Review: Amelia White 'Love I Swore'
The “East Nashville Sound” became a natural counterweight to the Chet Atkins-coined cosmopolitan country of the “Nashville Sound.” East Nashville has always been the oddball cousin to Music City proper, the one from the other side of the tracks or, more accurately, the Cumberland River. The scene has had several standard bearers over the years (Todd Snider even named an album for it). Songwriter Amelia White has long been immersed in that scene. With her new album Love I Swore, she makes a case for carrying that flag forward into the scene's next iteration.
Nashville singer/songwriter Kim Richey produced Love I Swore and it's a more lush production than White's past efforts. While that might sound like it doesn't fit with East Nashville's grungier roots, there's enough DIY ethos in the album's lyrics to fit those roots perfectly. Rather than one cohesive style, White lets the songs dictate the genre, producing an album that bounces from country to folk to pop to blues and back again without ever losing its way.
Bluesy album starter “Something New Comes” sets the tone of potential loss and the struggle to keep life afloat. “What happened to this home / the one I've counted on,” White belts out of the gate. “Walk the empty rooms / like opening a closed-up wound.” By the time the chorus of “Are you hurting / like I'm hurting?” comes around, the answer to that question is yes. It's called the blues for a reason.
The album’s highlight “Can You See Me Now” has a '60s girl pop feel to it, all shimmering guitars and crystal vocals, but with a catch. Even here, the lyrics have the blues, with White singing “Out on the street/people I meet/seem so lonely.” But then both Lesley Gore and Skeeter Davis can attest that you can have pop vocals and still feel the depression. It's the end of the world and they'll cry if they want to. White doesn't cry here so much as chronicle a dive, with the song's title repeated throughout like a call begging for a response.
If there's a song that hits anywhere close to the Nashville Sound, it's “Beautiful Dream.” With a vocal assist from Ben Glover, White dives into classic country duet territory and nails it. White and Glover have just the right amount of twang to hit the sweet spot where hillbilly music intersects with cosmo country.

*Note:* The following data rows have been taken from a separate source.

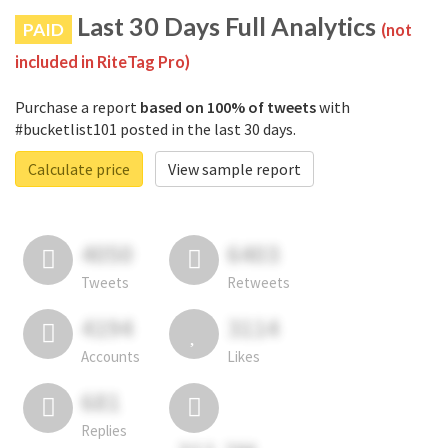
Last 30 Days Full Analytics
PAID
(not
included in RiteTag Pro)
Purchase a report
based on 100% of tweets
with
#bucketlist101 posted in the last 30 days.
Calculate price
View sample report
4050
6403
Tweets
Retweets
4194
3114
Accounts
Likes
681
Replies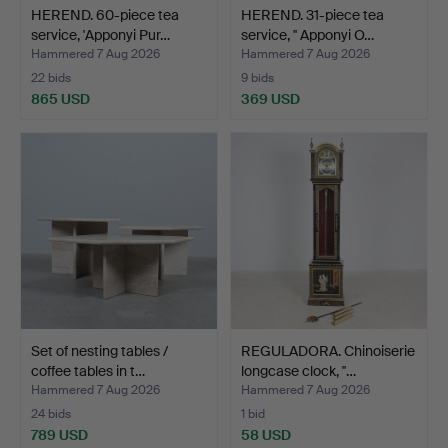
HEREND. 60-piece tea
HEREND. 31-piece tea
service, 'Apponyi Pur…
service, '' Apponyi O…
Hammered 7 Aug 2026
Hammered 7 Aug 2026
22 bids
9 bids
865 USD
369 USD
Set of nesting tables /
REGULADORA. Chinoiserie
coffee tables in t…
longcase clock, ''…
Hammered 7 Aug 2026
Hammered 7 Aug 2026
24 bids
1 bid
789 USD
58 USD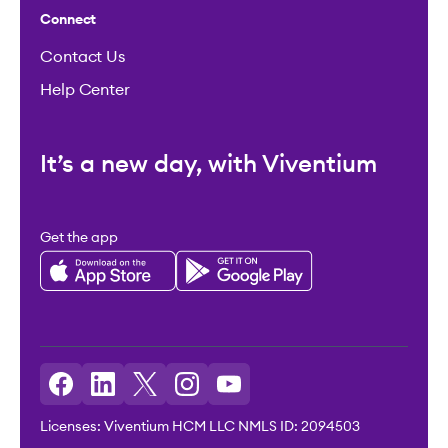
Connect
Contact Us
Help Center
It’s a new day, with Viventium
Get the app
Licenses: Viventium HCM LLC NMLS ID: 2094503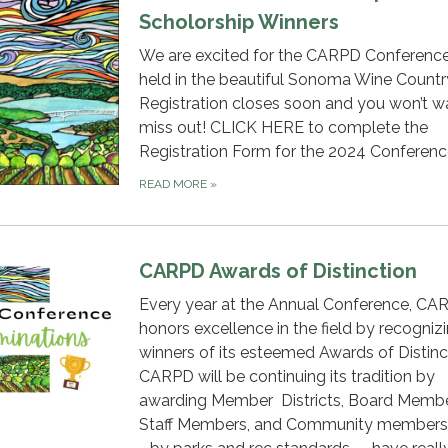
Scholorship Winners
We are excited for the CARPD Conferenc
held in the beautiful Sonoma Wine Countr
Registration closes soon and you won’t w
miss out! CLICK HERE to complete the
Registration Form for the 2024 Conferen
READ MORE
»
CARPD Awards of Distinction
Every year at the Annual Conference, CA
honors excellence in the field by recogniz
winners of its esteemed Awards of Distinc
CARPD will be continuing its tradition by
awarding Member Districts, Board Membe
Staff Members, and Community members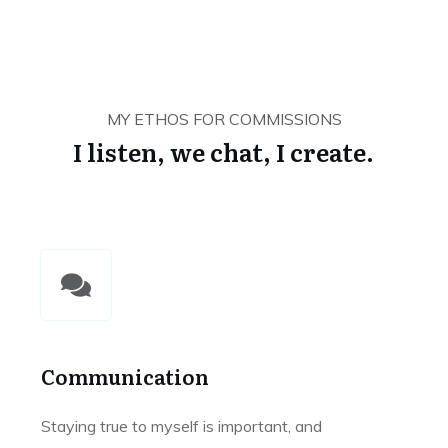
MY ETHOS FOR COMMISSIONS
I listen, we chat, I create.
Communication
Staying true to myself is important, and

There is no end to the number of “life on the road” songs that have been written through the years, from “Turn the Page” to “Beth” that it seems like there isn't anything more to say about the topic. But White manages it, writing the most compelling song about tedium since “Dock of the Bay.” Stuck in an unnamed airport, White gripes that she's “stuck on the ground when I ought to be flying/sitting here watching my battery dying.” Anyone who's ever been snowed into a terminal will relate.
It's silly to start making “best of” lists in mid-February (though, in fairness, a LOT of albums have already come out), but I'll be surprised if Love I Swore doesn't wind up somewhere on mine. It's one I keep coming back to like a comfortable chair. Even if it’s a blue one.